Sometimes, skipping over is better than dealing one by one

In my previous posts we have gone through

  1. Deep Learning — Artificial Neural Network(ANN)
  2. Tensors — Basics of PyTorch programming
  3. Linear Regression with PyTorch
  4. Image Classification with PyTorch — logistic regression
  5. Training Deep Neural Networks on a GPU with PyTorch
  6. Image Classification with CNN

This Article is Based on Deep Residual Learning for Image Recognition from He et al. [2] (Microsoft Research): https://arxiv.org/pdf/1512.03385.pdf

Residual Network (ResNet) is a Convolutional Neural Network (CNN) architecture which can support hundreds or more convolutional layers. ResNet can add many layers with strong performance, while previous architectures had a drop off in the effectiveness with each additional layer.
ResNet proposed a solution to the “vanishing gradient” problem.

ResNet Block

Neural networks train via backpropagation, which relies on gradient descent to find the optimal weights that minimize the loss function. When more layers are added, repeated multiplication of their derivatives eventually makes the gradient infinitesimally small, meaning additional layers won’t improve the performance or can even reduce it.

Source

ResNet solves this using “identity shortcut connections” — layers that initially don’t do anything. In the training process, these identical layers are skipped, reusing the activation functions from the previous layers.

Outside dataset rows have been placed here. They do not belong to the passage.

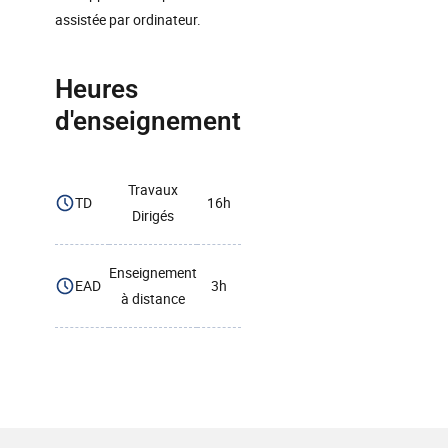
assistée par ordinateur.
Heures
d'enseignement
Travaux
TD
16h
Dirigés
Enseignement
EAD
3h
à distance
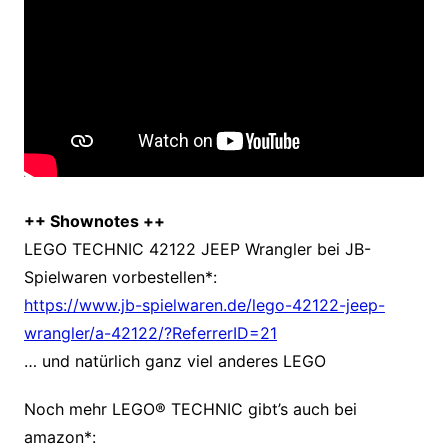
++ Shownotes ++
LEGO TECHNIC 42122 JEEP Wrangler bei JB-
Spielwaren vorbestellen*:
https://www.jb-spielwaren.de/lego-42122-jeep-
wrangler/a-42122/?ReferrerID=21
… und natürlich ganz
viel anderes LEGO
Noch mehr LEGO® TECHNIC gibt’s auch bei
amazon*:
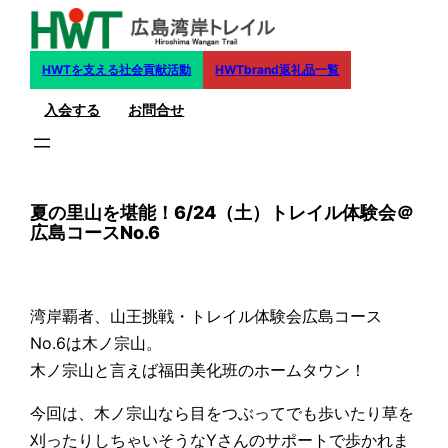
内
容
を
HWTを支える社会貢献活動
HWTbrand返礼品一覧
ス
入会する
お問合せ
キ
ッ
プ
夏の里山を堪能！6/24（土）トレイル体験会＠
広島コースNo.6
湾岸覇者、山王挑戦・トレイル体験会広島コース
No.6は木ノ宗山。
木ノ宗山と言えば福田美化班のホームタウン！
今回は、木ノ宗山なら目をつぶってでも歩いたり草を
刈ったりしちゃいそうなYさんのサポートで歩かれま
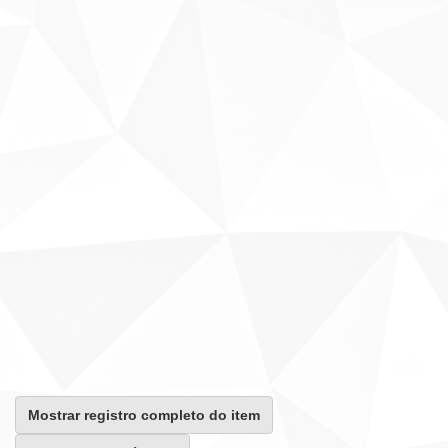
Mostrar registro completo do item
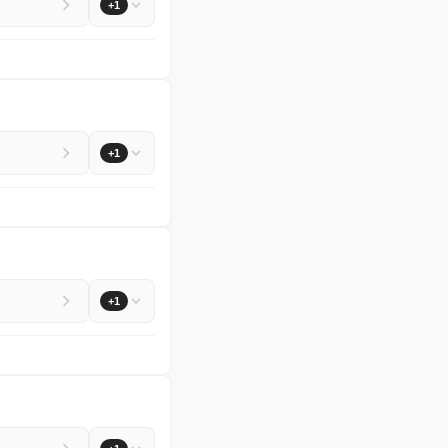
+1
+1
+1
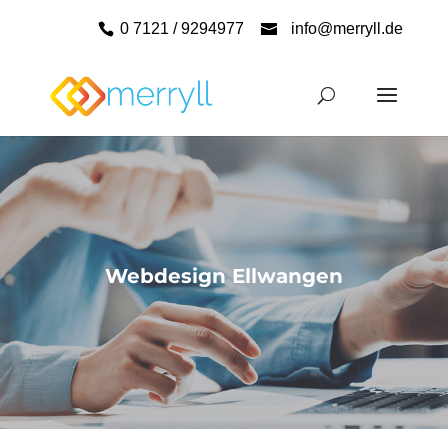
0 7121 / 9294977
info@merryll.de
Webdesign Ellwangen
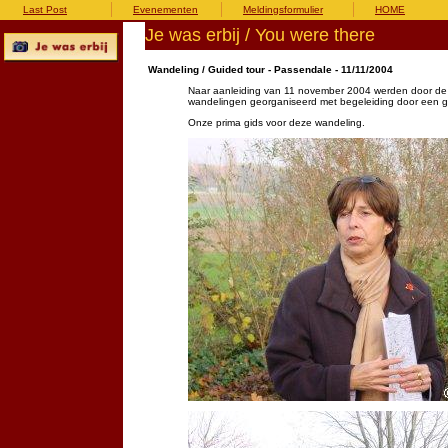
Last Post
Evenementen
Meldingsformulier
HOME
Je was erbij / You were there
Wandeling / Guided tour - Passendale - 11/11/2004
Naar aanleiding van 11 november 2004 werden door de 
wandelingen georganiseerd met begeleiding door een gi
Onze prima gids voor deze wandeling.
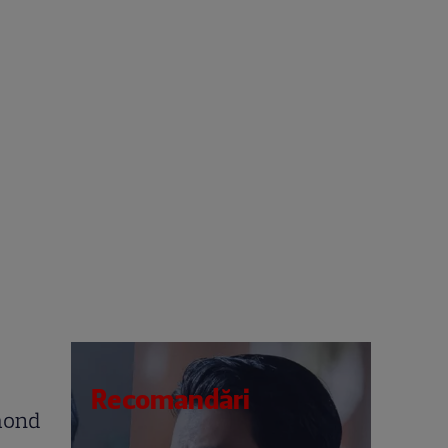
Recomandări
mond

This reduces the network into only a few layers, which speeds learning. When the network trains again, the identical layers expand and help the network explore more of the feature space.

Built-In PyTorch ResNet Implementation:

PyTorch provides torchvision.models, which include multiple deep learning models, pre-trained on the ImageNet dataset and ready to use.

Pre-training lets you leverage transfer learning — once the model has learned many objects, features, and textures on the huge ImageNet dataset, you can apply this learning to your own images and recognition problems.

torchvision.models include the following ResNet implementations: ResNet-18, 34, 50, 101 and 152 (the numbers indicate the numbers of layers in the model), and Densenet-121, 161, 169, and 201.

ResNet Blocks

There are two main types of blocks used in ResNet, depending mainly on whether the input and output dimensions are the same or different.

  • Identity Block: When the input and output activation dimensions are the same.
  • Convolution Block: When the input and output activation dimensions are different from each other.

For example, to reduce the activation dimensions (HxW) by a factor of 2, you can use a 1x1 convolution with a stride of 2.

The figure below shows how residual block look and what is inside these blocks.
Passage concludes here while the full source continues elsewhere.